Everything you need to know about Graph Theory for Deep Learning

Graph Learning and Geometric Deep Learning — Part 0

Published in

Towards Data Science

12 min readApr 23, 2019

The best way to predict the future is to create it — Abraham Lincoln
Follow my Twitter and join the Geometric Deep Learning subreddit for latest updates in the space.

Machine learning is all the rage today, and once the science catches up with the hype, it will likely become a normality in our lives. One of the ways we are reaching for the next step is with a new form of deep learning; Geometric Deep Learning. Read about the inspiration and ideas here. The focus of this series is on how we can use Deep Learning on on graphs

The two prerequisites needed to understand Graph Learning is in the name itself; Graph Theory and Deep Learning. This is all you need to know to understand the nature of, and build a high-level intuition for these two ideas.

Progress in A.I means more cute robots (Courtesy of Techgyd)

Graph Theory — crash course

What is a graph?

A graph, in the context of graph theory, is a structured datatype that has nodes (entities that hold information) and edges (connections between nodes that can also hold information). A graph is a way of structuring data, but can be a datapoint itself. Graphs are a type of Non-Euclidean data, which means they exist in 3D, unlike other datatypes like images, text, and audio. Graphs can have certain properties, which limit the possible actions and analysis that can be performed on them. These properties can be defined.

Graph Definitions

First let’s cover some definitions, brought to you by the easiest Photoshop job of my life.

In computer science, we talk alot about a data structure known as graphs:

Graphs can have labels on their edges and/or nodes, let’s give Graham some edge and node labels.

Graham looks rather dashing in his new attire

Labels can also be considered weights, but that’s up to the graph’s designer.

Labels don’t have to be numerical, they can be textual.

Labels don’t have to be unique; it’s entirely possible and sometimes useful to give multiple nodes the same label. Take for example, a hydrogen molecule:

Notice the mix of numerical and textual datatypes

Graphs can have features (a.k.a attributes).

Take care not to mix up features and labels. An easy way to think about it is using an analogy to names, characters, and people:

a node is a person, a node’s label is a person’s name, and the node’s features are the person’s characteristics.

Graphs can be directed or undirected:

Note that directed graphs can have undirected edges too

A node in the graph can even have an edge that points/connects to itself. This is known as a self-loop.

Graphs can be either:

Heterogeneous — composed of different types of nodes
Homogeneous — composed of the same type of nodes

and are either:

Static — nodes and edges do not change, nothing is added or taken away
Dynamic — nodes and edges change, added, deleted, moved, etc.

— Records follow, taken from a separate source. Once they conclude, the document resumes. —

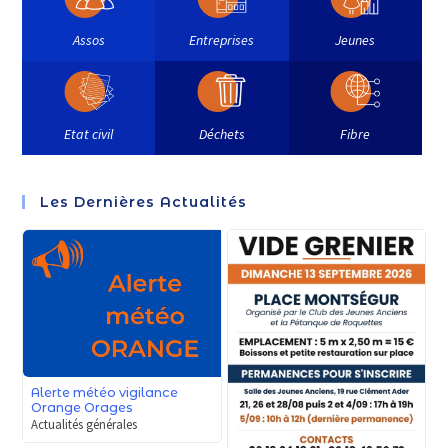
Assos
Entreprises
Jeunes
Etat civil
Déchets
Fibre
Les Dernières Actualités
Alerte météo vigilance
Orange Orages
Actualités générales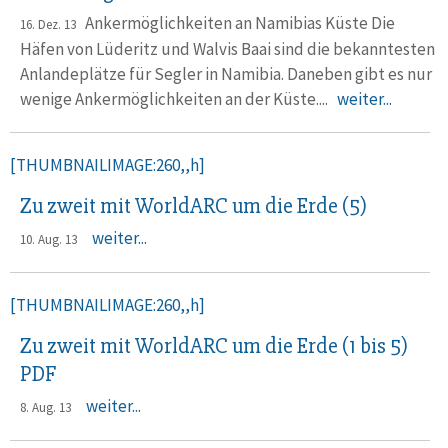
Ankermöglichkeiten an Namibias Küste Die
16. Dez. 13
Häfen von Lüderitz und Walvis Baai sind die bekanntesten
Anlandeplätze für Segler in Namibia. Daneben gibt es nur
wenige Ankermöglichkeiten an der Küste....
weiter...
[THUMBNAILIMAGE:260,,h]
Zu zweit mit WorldARC um die Erde (5)
weiter...
10. Aug. 13
[THUMBNAILIMAGE:260,,h]
Zu zweit mit WorldARC um die Erde (1 bis 5)
PDF
weiter...
8. Aug. 13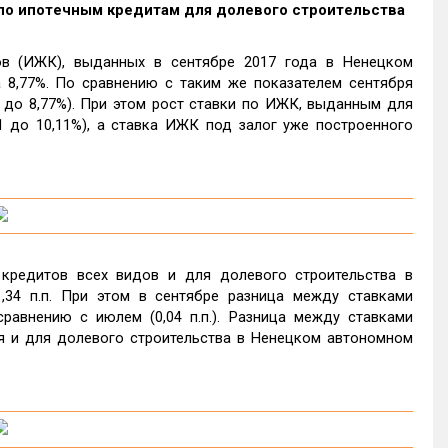
вка по ипотечным кредитам для долевого строительства
в (ИЖК), выданных в сентябре 2017 года в Ненецком
 8,77%. По сравнению с таким же показателем сентября
95 до 8,77%). При этом рост ставки по ИЖК, выданным для
,61 до 10,11%), а ставка ИЖК под залог уже построенного
кредитов всех видов и для долевого строительства в
,34 п.п. При этом в сентябре разница между ставками
сравнению с июлем (0,04 п.п.). Разница между ставками
я и для долевого строительства в Ненецком автономном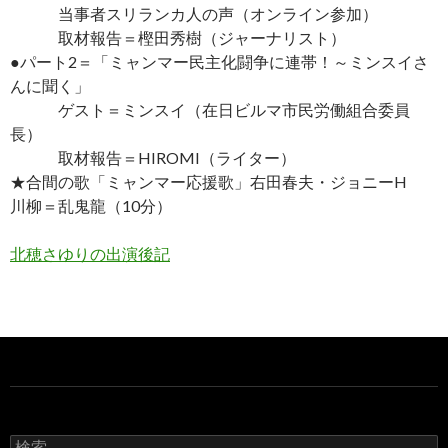
当事者スリランカ人の声（オンライン参加）
取材報告＝樫田秀樹（ジャーナリスト）
●パート2＝「ミャンマー民主化闘争に連帯！～ミンスイさ
んに聞く」
ゲスト＝ミンスイ（在日ビルマ市民労働組合委員
長）
取材報告＝HIROMI（ライター）
★合間の歌「ミャンマー応援歌」右田春夫・ジョニーH
川柳＝乱鬼龍（10分）
北穂さゆりの出演後記
検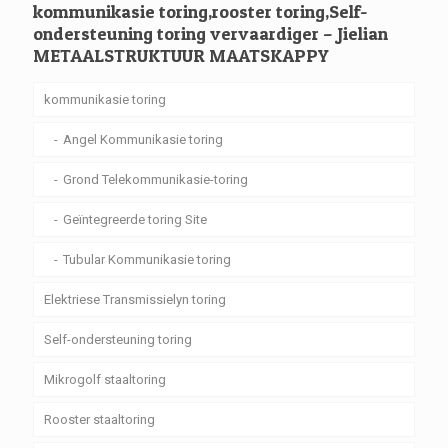
kommunikasie toring,rooster toring,Self-
ondersteuning toring vervaardiger – Jielian
METAALSTRUKTUUR MAATSKAPPY
kommunikasie toring
Angel Kommunikasie toring
Grond Telekommunikasie-toring
Geïntegreerde toring Site
Tubular Kommunikasie toring
Elektriese Transmissielyn toring
Self-ondersteuning toring
Mikrogolf staaltoring
Rooster staaltoring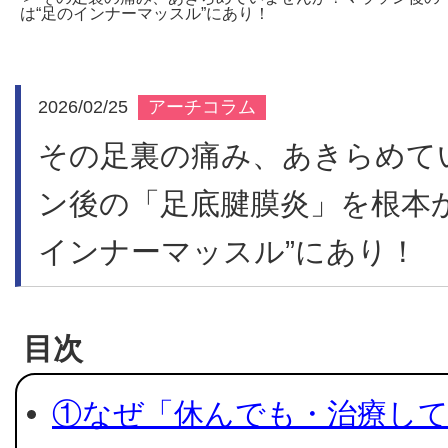
は“足のインナーマッスル”にあり！
施設紹介
2026/02/25
アーチコラム
その足裏の痛み、あきらめて
交通事故治
ン後の「足底腱膜炎」を根本
インナーマッスル”にあり！
リクルー
目次
新着情報
①なぜ「休んでも・治療し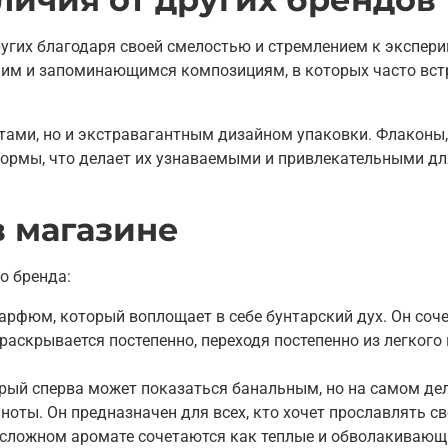
гих благодаря своей смелостью и стремлением к экспери
ким и запоминающимся композициям, в которых часто вст
ами, но и экстравагантным дизайном упаковки. Флаконы,
формы, что делает их узнаваемыми и привлекательными дл
в магазине
о бренда:
с парфюм, который воплощает в себе бунтарский дух. Он соч
аскрывается постепенно, переходя постепенно из легкого 
оторый сперва может показаться банальным, но на самом де
оты. Он предназначен для всех, кто хочет прославлять св
м и сложном аромате сочетаются как теплые и обволакивающи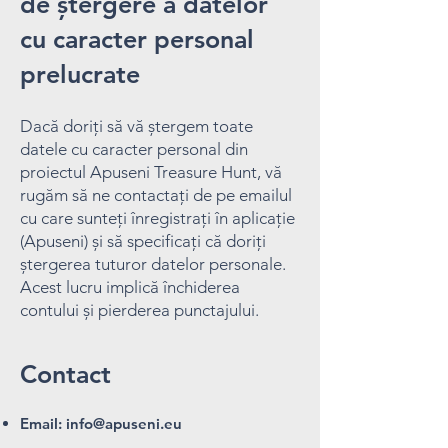
de ștergere a datelor
cu caracter personal
prelucrate
Dacă doriți să vă ștergem toate
datele cu caracter personal din
proiectul Apuseni Treasure Hunt, vă
rugăm să ne contactați de pe emailul
cu care sunteți înregistrați în aplicație
(Apuseni) și să specificați că doriți
ștergerea tuturor datelor personale.
Acest lucru implică închiderea
contului și pierderea punctajului.
Contact
Email:
info@apuseni.eu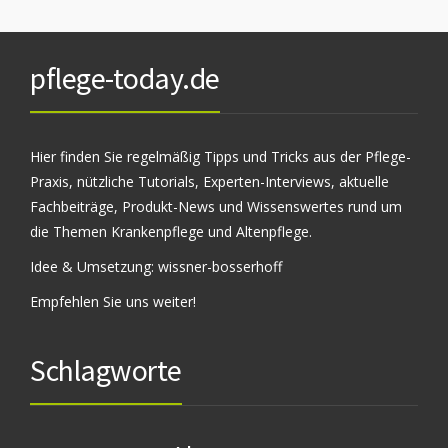
pflege-today.de
Hier finden Sie regelmäßig Tipps und Tricks aus der Pflege-
Praxis, nützliche Tutorials, Experten-Interviews, aktuelle
Fachbeiträge, Produkt-News und Wissenswertes rund um
die Themen Krankenpflege und Altenpflege.
Idee & Umsetzung:
wissner-bosserhoff
Empfehlen Sie uns weiter!
Schlagworte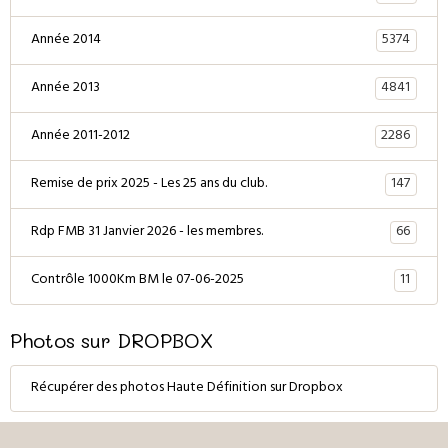
5374
Année 2014
4841
Année 2013
2286
Année 2011-2012
147
Remise de prix 2025 - Les 25 ans du club.
66
Rdp FMB 31 Janvier 2026 - les membres.
11
Contrôle 1000Km BM le 07-06-2025
Photos sur DROPBOX
Récupérer des photos Haute Définition sur Dropbox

Roughly speaking, graphs can be vaguely described as either

Dense — composed of many nodes and edges
Sparse — composed of fewer nodes and edges

Graphs can be made to look neater by turning them into their planar form, which basically means rearranging nodes such that edges don’t intersect

(Courtesy of The Geography of Transport Systems)

These concepts and terminology will come in handy as we explore the many different methods currently being employed in the various GNN architectures. Some of these basic methods are described in:

Graph Analysis

There are a host of different Graph structures available for a ML model to learn from (Wheel, Cycle, Star, Grid, Lollipop, Dense, Sparse, etc.)

You can traverse a graph

Jon went from Bob’s to Bic’s in 4 timesteps; he better hope it doesn’t snow!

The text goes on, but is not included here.